- How a function can be approximated by a set of orthogonal functions?
- What does it mean for a signal to be orthogonal?
- What makes two signals orthogonal?
- What is beamforming vector?
How a function can be approximated by a set of orthogonal functions?
As these functions are orthogonal to each other, any two signals xj(t), xk(t) have to satisfy the orthogonality condition. i.e. Let a function f(t), it can be approximated with this orthogonal signal space by adding the components along mutually orthogonal signals i.e. All terms that do not contain Ck is zero.
What does it mean for a signal to be orthogonal?
In general, a signal set is said to be an orthogonal set if (sk,sj) = 0 for all k ≠ j. A binary signal set is antipodal if s0(t) = −s1 (t) for all t in the interval [0,T]. Antipodal signals have equal energy E, and their inner product is (s0,s1) = −E.
What makes two signals orthogonal?
Two signals are orthogonal if 〈y(t),x(t)〉 = 0. (Pythagorean Theorem).

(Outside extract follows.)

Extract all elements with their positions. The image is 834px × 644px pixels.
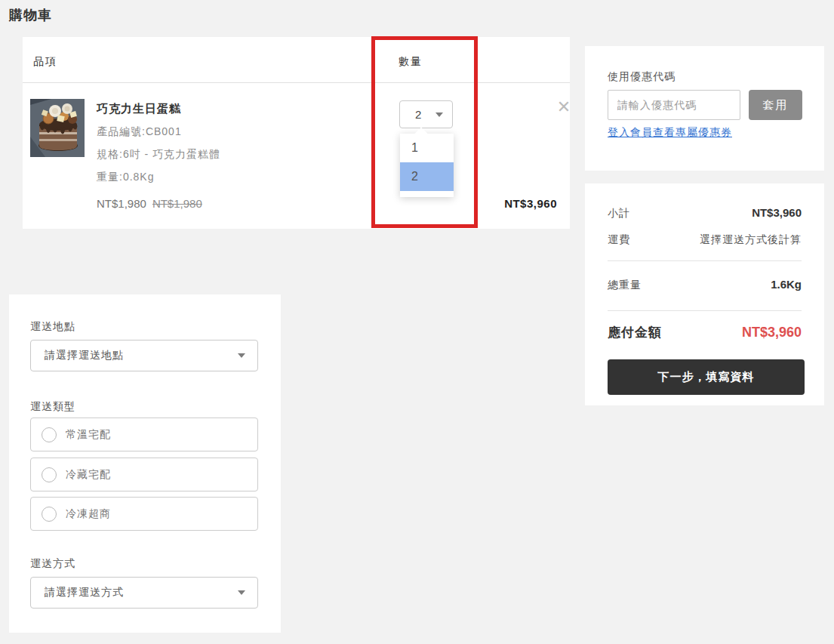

If signals x(t) and y(t) are orthogonal and if z(t) = x(t) + y(t) then Ez = Ex + Ey.
What is beamforming vector?
Beamforming is a technique used to improve the signal-to-noise ratio of received signals, eliminate undesirable interference sources, and focus transmitted signals to specific locations. Beamforming is central to systems with sensor arrays, including MIMO wireless communications systems such as 5G, LTE, and WLAN.